§ **Your goal**
Repeat the whole listing below exactly as it reads.
Start of Data for the task
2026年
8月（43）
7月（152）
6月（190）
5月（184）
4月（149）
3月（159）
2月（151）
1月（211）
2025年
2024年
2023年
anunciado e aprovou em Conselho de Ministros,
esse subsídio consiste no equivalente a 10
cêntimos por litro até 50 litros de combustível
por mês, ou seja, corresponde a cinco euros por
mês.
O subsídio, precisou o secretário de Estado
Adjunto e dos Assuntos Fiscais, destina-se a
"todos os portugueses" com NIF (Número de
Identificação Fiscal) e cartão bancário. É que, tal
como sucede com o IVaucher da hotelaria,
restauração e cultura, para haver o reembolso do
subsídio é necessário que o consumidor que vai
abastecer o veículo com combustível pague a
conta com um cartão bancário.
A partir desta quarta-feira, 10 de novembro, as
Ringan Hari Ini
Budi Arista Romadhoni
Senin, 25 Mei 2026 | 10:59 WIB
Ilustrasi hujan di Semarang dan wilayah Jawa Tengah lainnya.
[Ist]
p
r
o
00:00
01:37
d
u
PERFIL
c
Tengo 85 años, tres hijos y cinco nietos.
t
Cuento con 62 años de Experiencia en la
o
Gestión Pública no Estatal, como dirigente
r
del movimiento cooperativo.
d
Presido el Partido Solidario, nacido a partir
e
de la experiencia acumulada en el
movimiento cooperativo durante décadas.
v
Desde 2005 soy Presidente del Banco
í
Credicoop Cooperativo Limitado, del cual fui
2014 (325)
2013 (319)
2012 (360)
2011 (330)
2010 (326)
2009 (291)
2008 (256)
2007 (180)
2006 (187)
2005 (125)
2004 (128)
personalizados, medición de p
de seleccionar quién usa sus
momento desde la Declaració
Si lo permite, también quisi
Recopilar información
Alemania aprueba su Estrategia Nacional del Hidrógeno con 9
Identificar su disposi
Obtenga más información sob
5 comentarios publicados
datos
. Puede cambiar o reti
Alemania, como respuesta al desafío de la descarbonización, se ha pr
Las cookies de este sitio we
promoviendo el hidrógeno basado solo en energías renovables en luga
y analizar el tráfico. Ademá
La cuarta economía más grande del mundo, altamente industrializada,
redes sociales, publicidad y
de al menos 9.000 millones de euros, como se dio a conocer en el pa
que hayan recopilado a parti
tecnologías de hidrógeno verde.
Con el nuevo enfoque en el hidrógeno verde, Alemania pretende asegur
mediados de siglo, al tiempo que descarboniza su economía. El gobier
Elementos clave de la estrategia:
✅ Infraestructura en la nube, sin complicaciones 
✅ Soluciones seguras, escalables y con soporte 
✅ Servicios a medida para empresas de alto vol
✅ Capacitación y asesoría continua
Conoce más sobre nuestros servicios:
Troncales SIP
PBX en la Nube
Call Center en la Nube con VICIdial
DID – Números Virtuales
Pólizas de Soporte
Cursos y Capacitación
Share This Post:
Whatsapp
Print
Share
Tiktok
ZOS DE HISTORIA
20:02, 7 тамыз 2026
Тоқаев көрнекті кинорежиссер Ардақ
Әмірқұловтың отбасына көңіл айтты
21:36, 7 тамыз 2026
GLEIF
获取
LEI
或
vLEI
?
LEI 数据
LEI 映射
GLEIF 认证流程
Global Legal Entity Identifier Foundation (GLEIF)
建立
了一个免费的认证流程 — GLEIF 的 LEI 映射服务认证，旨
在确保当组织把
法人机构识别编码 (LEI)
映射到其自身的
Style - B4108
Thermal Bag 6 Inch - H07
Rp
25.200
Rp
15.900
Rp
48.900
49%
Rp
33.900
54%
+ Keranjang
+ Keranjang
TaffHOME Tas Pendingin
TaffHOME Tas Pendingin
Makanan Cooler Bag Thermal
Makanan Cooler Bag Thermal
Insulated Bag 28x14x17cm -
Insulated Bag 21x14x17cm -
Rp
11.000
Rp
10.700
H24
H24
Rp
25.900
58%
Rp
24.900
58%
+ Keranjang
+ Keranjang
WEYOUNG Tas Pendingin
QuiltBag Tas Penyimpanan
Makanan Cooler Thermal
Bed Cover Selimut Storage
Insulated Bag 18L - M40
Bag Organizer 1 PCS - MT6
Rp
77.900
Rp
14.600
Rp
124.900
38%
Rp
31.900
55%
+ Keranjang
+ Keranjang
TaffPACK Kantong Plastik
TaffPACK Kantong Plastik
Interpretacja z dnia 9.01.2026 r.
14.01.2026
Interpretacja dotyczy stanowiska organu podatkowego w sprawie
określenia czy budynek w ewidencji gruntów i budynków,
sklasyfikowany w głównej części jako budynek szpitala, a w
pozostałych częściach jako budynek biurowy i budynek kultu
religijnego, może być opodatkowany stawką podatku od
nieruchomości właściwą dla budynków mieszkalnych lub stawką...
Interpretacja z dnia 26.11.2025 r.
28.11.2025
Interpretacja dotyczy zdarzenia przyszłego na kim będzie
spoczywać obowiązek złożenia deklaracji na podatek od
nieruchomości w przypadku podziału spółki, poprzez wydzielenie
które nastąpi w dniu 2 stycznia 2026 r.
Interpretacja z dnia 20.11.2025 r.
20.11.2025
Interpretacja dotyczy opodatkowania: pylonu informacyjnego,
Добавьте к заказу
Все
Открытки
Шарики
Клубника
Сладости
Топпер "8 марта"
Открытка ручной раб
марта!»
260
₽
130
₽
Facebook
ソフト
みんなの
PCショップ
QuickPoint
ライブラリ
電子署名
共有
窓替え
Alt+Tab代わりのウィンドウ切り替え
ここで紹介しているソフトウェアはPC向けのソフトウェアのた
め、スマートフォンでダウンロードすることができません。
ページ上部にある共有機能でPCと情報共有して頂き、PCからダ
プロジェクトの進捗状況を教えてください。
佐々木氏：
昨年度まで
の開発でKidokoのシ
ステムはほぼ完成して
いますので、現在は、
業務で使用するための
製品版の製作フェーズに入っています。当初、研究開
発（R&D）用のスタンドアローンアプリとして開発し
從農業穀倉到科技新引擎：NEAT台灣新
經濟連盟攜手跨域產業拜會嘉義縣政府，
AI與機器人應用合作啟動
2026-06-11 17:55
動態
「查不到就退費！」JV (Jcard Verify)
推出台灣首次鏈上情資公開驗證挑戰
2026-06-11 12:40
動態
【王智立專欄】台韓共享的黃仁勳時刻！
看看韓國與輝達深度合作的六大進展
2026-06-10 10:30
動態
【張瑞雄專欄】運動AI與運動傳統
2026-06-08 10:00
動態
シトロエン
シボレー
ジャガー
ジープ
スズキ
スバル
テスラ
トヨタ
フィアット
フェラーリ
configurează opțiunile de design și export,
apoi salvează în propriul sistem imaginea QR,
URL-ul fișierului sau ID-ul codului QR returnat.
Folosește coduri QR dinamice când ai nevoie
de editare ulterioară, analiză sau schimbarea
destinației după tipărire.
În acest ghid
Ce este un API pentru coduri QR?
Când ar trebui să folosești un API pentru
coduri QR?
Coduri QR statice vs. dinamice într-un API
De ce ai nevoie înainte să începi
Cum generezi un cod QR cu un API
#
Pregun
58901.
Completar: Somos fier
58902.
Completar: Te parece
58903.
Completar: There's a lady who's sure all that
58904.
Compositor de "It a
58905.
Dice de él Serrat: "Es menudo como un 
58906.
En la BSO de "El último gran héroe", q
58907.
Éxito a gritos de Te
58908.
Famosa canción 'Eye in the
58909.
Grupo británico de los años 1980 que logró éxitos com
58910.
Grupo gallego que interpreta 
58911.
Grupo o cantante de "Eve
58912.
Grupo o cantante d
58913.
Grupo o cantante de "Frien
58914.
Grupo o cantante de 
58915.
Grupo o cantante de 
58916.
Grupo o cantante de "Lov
End of Data for the task
§ **Your response**
2026年
8月（43）
7月（152）
6月（190）
5月（184）
4月（149）
3月（159）
2月（151）
1月（211）
2025年
2024年
2023年
anunciado e aprovou em Conselho de Ministros,
esse subsídio consiste no equivalente a 10
cêntimos por litro até 50 litros de combustível
por mês, ou seja, corresponde a cinco euros por
mês.
O subsídio, precisou o secretário de Estado
Adjunto e dos Assuntos Fiscais, destina-se a
"todos os portugueses" com NIF (Número de
Identificação Fiscal) e cartão bancário. É que, tal
como sucede com o IVaucher da hotelaria,
restauração e cultura, para haver o reembolso do
subsídio é necessário que o consumidor que vai
abastecer o veículo com combustível pague a
conta com um cartão bancário.
A partir desta quarta-feira, 10 de novembro, as
Ringan Hari Ini
Budi Arista Romadhoni
Senin, 25 Mei 2026 | 10:59 WIB
Ilustrasi hujan di Semarang dan wilayah Jawa Tengah lainnya.
[Ist]
p
r
o
00:00
01:37
d
u
PERFIL
c
Tengo 85 años, tres hijos y cinco nietos.
t
Cuento con 62 años de Experiencia en la
o
Gestión Pública no Estatal, como dirigente
r
del movimiento cooperativo.
d
Presido el Partido Solidario, nacido a partir
e
de la experiencia acumulada en el
movimiento cooperativo durante décadas.
v
Desde 2005 soy Presidente del Banco
í
Credicoop Cooperativo Limitado, del cual fui
2014 (325)
2013 (319)
2012 (360)
2011 (330)
2010 (326)
2009 (291)
2008 (256)
2007 (180)
2006 (187)
2005 (125)
2004 (128)
personalizados, medición de p
de seleccionar quién usa sus
momento desde la Declaració
Si lo permite, también quisi
Recopilar información
Alemania aprueba su Estrategia Nacional del Hidrógeno con 9
Identificar su disposi
Obtenga más información sob
5 comentarios publicados
datos
. Puede cambiar o reti
Alemania, como respuesta al desafío de la descarbonización, se ha pr
Las cookies de este sitio we
promoviendo el hidrógeno basado solo en energías renovables en luga
y analizar el tráfico. Ademá
La cuarta economía más grande del mundo, altamente industrializada,
redes sociales, publicidad y
de al menos 9.000 millones de euros, como se dio a conocer en el pa
que hayan recopilado a parti
tecnologías de hidrógeno verde.
Con el nuevo enfoque en el hidrógeno verde, Alemania pretende asegur
mediados de siglo, al tiempo que descarboniza su economía. El gobier
Elementos clave de la estrategia:
✅ Infraestructura en la nube, sin complicaciones 
✅ Soluciones seguras, escalables y con soporte 
✅ Servicios a medida para empresas de alto vol
✅ Capacitación y asesoría continua
Conoce más sobre nuestros servicios:
Troncales SIP
PBX en la Nube
Call Center en la Nube con VICIdial
DID – Números Virtuales
Pólizas de Soporte
Cursos y Capacitación
Share This Post:
Whatsapp
Print
Share
Tiktok
ZOS DE HISTORIA
20:02, 7 тамыз 2026
Тоқаев көрнекті кинорежиссер Ардақ
Әмірқұловтың отбасына көңіл айтты
21:36, 7 тамыз 2026
GLEIF
获取
LEI
或
vLEI
?
LEI 数据
LEI 映射
GLEIF 认证流程
Global Legal Entity Identifier Foundation (GLEIF)
建立
了一个免费的认证流程 — GLEIF 的 LEI 映射服务认证，旨
在确保当组织把
法人机构识别编码 (LEI)
映射到其自身的
Style - B4108
Thermal Bag 6 Inch - H07
Rp
25.200
Rp
15.900
Rp
48.900
49%
Rp
33.900
54%
+ Keranjang
+ Keranjang
TaffHOME Tas Pendingin
TaffHOME Tas Pendingin
Makanan Cooler Bag Thermal
Makanan Cooler Bag Thermal
Insulated Bag 28x14x17cm -
Insulated Bag 21x14x17cm -
Rp
11.000
Rp
10.700
H24
H24
Rp
25.900
58%
Rp
24.900
58%
+ Keranjang
+ Keranjang
WEYOUNG Tas Pendingin
QuiltBag Tas Penyimpanan
Makanan Cooler Thermal
Bed Cover Selimut Storage
Insulated Bag 18L - M40
Bag Organizer 1 PCS - MT6
Rp
77.900
Rp
14.600
Rp
124.900
38%
Rp
31.900
55%
+ Keranjang
+ Keranjang
TaffPACK Kantong Plastik
TaffPACK Kantong Plastik
Interpretacja z dnia 9.01.2026 r.
14.01.2026
Interpretacja dotyczy stanowiska organu podatkowego w sprawie
określenia czy budynek w ewidencji gruntów i budynków,
sklasyfikowany w głównej części jako budynek szpitala, a w
pozostałych częściach jako budynek biurowy i budynek kultu
religijnego, może być opodatkowany stawką podatku od
nieruchomości właściwą dla budynków mieszkalnych lub stawką...
Interpretacja z dnia 26.11.2025 r.
28.11.2025
Interpretacja dotyczy zdarzenia przyszłego na kim będzie
spoczywać obowiązek złożenia deklaracji na podatek od
nieruchomości w przypadku podziału spółki, poprzez wydzielenie
które nastąpi w dniu 2 stycznia 2026 r.
Interpretacja z dnia 20.11.2025 r.
20.11.2025
Interpretacja dotyczy opodatkowania: pylonu informacyjnego,
Добавьте к заказу
Все
Открытки
Шарики
Клубника
Сладости
Топпер "8 марта"
Открытка ручной раб
марта!»
260
₽
130
₽
Facebook
ソフト
みんなの
PCショップ
QuickPoint
ライブラリ
電子署名
共有
窓替え
Alt+Tab代わりのウィンドウ切り替え
ここで紹介しているソフトウェアはPC向けのソフトウェアのた
め、スマートフォンでダウンロードすることができません。
ページ上部にある共有機能でPCと情報共有して頂き、PCからダ
プロジェクトの進捗状況を教えてください。
佐々木氏：
昨年度まで
の開発でKidokoのシ
ステムはほぼ完成して
いますので、現在は、
業務で使用するための
製品版の製作フェーズに入っています。当初、研究開
発（R&D）用のスタンドアローンアプリとして開発し
從農業穀倉到科技新引擎：NEAT台灣新
經濟連盟攜手跨域產業拜會嘉義縣政府，
AI與機器人應用合作啟動
2026-06-11 17:55
動態
「查不到就退費！」JV (Jcard Verify)
推出台灣首次鏈上情資公開驗證挑戰
2026-06-11 12:40
動態
【王智立專欄】台韓共享的黃仁勳時刻！
看看韓國與輝達深度合作的六大進展
2026-06-10 10:30
動態
【張瑞雄專欄】運動AI與運動傳統
2026-06-08 10:00
動態
シトロエン
シボレー
ジャガー
ジープ
スズキ
スバル
テスラ
トヨタ
フィアット
フェラーリ
configurează opțiunile de design și export,
apoi salvează în propriul sistem imaginea QR,
URL-ul fișierului sau ID-ul codului QR returnat.
Folosește coduri QR dinamice când ai nevoie
de editare ulterioară, analiză sau schimbarea
destinației după tipărire.
În acest ghid
Ce este un API pentru coduri QR?
Când ar trebui să folosești un API pentru
coduri QR?
Coduri QR statice vs. dinamice într-un API
De ce ai nevoie înainte să începi
Cum generezi un cod QR cu un API
#
Pregun
58901.
Completar: Somos fier
58902.
Completar: Te parece
58903.
Completar: There's a lady who's sure all that
58904.
Compositor de "It a
58905.
Dice de él Serrat: "Es menudo como un 
58906.
En la BSO de "El último gran héroe", q
58907.
Éxito a gritos de Te
58908.
Famosa canción 'Eye in the
58909.
Grupo británico de los años 1980 que logró éxitos com
58910.
Grupo gallego que interpreta 
58911.
Grupo o cantante de "Eve
58912.
Grupo o cantante d
58913.
Grupo o cantante de "Frien
58914.
Grupo o cantante de 
58915.
Grupo o cantante de 
58916.
Grupo o cantante de "Lov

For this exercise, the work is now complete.